Stored data
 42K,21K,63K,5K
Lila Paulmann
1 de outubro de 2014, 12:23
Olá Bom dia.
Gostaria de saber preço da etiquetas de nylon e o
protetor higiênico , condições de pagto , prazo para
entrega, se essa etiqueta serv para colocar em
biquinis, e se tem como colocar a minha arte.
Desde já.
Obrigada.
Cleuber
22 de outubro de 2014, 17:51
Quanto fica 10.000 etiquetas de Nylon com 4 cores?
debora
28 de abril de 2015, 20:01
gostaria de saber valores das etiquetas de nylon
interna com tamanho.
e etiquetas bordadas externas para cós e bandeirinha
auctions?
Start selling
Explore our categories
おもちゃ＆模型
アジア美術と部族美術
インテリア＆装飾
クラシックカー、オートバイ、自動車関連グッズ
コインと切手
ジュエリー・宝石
==
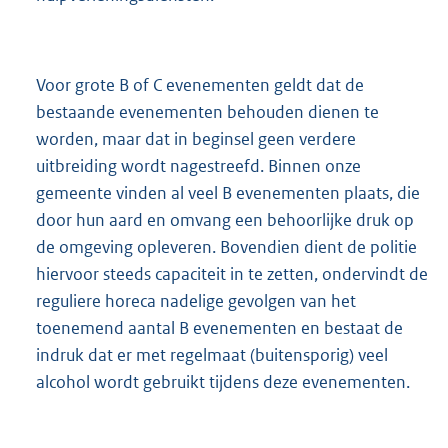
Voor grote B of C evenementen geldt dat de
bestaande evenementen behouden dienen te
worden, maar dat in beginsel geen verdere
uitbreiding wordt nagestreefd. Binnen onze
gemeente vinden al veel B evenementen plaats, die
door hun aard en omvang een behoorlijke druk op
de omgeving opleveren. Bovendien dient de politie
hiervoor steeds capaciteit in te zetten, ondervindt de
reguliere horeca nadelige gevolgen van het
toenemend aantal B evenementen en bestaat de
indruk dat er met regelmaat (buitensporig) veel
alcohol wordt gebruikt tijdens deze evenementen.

## Exercise description
Check each line above for the string "saber", then copy the ones that have it.

## Your solution
Gostaria de saber preço da etiquetas de nylon e o
gostaria de saber valores das etiquetas de nylon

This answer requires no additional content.